> **EXERCISE INSTRUCTIONS**: Using the records below, filter out every line that lacks "header" and copy the rest.

> **RECORDED INFORMATION**:
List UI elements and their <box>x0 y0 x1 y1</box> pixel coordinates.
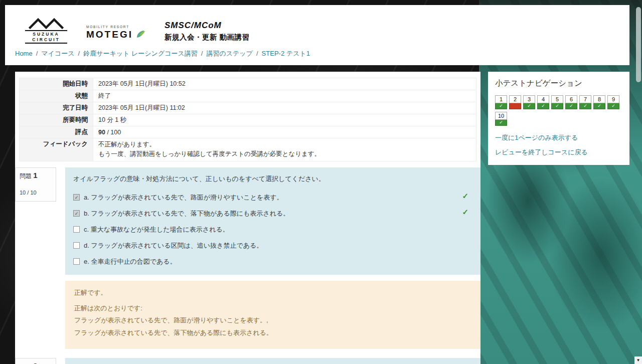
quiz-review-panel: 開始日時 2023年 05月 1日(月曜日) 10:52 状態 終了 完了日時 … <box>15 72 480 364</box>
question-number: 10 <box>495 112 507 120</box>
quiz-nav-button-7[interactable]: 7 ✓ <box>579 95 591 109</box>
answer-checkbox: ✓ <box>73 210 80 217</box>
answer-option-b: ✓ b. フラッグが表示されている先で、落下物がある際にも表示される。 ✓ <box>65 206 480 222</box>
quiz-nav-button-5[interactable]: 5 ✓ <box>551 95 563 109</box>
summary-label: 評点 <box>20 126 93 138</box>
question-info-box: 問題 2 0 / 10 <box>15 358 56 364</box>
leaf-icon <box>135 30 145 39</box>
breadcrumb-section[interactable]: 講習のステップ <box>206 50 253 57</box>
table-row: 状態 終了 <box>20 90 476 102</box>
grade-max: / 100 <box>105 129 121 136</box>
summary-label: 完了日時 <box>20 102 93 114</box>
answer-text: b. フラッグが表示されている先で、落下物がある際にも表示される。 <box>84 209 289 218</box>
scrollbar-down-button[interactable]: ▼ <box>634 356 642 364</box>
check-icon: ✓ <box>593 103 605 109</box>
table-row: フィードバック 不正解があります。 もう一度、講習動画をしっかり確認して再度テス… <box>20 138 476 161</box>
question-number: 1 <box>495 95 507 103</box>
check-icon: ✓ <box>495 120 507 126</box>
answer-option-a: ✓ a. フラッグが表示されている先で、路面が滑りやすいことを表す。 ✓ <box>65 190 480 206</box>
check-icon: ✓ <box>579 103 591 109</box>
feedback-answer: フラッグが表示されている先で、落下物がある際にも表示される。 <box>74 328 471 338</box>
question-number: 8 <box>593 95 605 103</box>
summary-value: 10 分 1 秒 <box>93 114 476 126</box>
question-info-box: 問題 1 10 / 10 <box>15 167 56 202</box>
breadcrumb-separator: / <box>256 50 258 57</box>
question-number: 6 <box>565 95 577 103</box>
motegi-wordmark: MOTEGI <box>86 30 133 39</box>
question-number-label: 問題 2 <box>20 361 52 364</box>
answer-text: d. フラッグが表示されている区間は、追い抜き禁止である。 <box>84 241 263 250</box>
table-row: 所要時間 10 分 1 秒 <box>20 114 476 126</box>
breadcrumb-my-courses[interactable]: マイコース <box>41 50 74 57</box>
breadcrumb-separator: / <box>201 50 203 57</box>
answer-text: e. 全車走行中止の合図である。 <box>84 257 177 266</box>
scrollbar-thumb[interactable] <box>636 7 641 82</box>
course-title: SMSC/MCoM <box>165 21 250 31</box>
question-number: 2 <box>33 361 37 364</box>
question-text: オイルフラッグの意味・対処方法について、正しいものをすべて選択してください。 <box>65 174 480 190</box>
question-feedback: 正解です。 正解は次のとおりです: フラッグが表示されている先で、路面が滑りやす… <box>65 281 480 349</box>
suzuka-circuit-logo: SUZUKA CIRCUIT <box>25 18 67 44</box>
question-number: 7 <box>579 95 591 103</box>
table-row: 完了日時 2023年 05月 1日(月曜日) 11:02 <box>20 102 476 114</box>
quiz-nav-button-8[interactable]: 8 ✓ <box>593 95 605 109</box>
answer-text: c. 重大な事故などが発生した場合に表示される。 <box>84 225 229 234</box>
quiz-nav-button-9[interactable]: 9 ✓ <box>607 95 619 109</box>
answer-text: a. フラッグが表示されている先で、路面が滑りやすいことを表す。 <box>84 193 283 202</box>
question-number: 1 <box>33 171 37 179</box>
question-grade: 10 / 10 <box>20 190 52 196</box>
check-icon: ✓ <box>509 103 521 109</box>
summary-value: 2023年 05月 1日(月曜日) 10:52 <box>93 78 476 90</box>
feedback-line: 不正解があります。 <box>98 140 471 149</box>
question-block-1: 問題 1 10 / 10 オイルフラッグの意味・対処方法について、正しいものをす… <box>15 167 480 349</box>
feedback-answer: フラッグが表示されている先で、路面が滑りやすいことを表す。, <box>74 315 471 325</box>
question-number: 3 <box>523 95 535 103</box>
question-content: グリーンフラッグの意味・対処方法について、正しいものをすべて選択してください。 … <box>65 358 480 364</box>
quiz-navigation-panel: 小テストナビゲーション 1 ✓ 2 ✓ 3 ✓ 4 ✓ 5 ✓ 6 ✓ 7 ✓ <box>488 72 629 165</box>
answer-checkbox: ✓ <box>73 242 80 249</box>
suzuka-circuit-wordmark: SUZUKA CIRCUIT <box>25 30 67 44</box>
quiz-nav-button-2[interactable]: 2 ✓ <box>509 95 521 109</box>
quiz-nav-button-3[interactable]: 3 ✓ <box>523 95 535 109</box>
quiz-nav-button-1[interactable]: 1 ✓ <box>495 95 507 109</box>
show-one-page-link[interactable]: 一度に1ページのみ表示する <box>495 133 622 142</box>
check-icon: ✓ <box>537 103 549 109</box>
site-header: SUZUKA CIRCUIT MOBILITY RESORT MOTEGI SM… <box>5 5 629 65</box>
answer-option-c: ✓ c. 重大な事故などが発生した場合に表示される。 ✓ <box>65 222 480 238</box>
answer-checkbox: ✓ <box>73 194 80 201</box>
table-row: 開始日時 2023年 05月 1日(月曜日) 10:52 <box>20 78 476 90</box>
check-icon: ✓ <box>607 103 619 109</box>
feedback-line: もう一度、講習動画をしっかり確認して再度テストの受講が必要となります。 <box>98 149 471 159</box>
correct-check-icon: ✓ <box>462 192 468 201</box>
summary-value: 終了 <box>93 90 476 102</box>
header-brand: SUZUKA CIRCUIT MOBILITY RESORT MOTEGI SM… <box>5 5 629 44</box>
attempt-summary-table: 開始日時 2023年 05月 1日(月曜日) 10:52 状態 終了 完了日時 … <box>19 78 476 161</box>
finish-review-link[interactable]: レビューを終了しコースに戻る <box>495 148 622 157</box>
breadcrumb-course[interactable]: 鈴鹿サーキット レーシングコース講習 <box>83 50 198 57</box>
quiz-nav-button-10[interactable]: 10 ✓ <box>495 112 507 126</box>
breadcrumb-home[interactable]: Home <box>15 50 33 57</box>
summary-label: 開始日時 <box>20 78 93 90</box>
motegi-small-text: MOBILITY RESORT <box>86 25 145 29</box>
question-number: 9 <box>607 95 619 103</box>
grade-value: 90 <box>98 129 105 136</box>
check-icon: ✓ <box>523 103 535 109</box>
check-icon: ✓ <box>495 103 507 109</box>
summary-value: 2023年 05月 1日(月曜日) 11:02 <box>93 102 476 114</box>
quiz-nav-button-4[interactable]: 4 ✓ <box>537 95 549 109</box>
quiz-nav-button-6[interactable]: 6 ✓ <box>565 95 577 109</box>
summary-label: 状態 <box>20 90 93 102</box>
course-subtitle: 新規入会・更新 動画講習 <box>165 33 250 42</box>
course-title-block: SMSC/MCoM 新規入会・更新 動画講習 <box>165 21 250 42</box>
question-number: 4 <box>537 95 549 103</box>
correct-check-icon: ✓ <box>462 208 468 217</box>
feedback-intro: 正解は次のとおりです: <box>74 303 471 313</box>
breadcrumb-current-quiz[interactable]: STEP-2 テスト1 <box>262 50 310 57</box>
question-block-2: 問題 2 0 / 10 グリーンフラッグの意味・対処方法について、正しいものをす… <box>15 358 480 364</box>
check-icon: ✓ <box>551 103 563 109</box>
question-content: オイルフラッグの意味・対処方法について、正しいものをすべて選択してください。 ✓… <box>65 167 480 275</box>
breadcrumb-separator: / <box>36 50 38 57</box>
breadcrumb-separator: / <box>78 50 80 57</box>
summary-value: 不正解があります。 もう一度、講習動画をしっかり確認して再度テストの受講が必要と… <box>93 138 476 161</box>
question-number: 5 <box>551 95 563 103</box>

> **TASK OUTPUT**:
site-header: SUZUKA CIRCUIT MOBILITY RESORT MOTEGI SM… <box>5 5 629 65</box>
header-brand: SUZUKA CIRCUIT MOBILITY RESORT MOTEGI SM… <box>5 5 629 44</box>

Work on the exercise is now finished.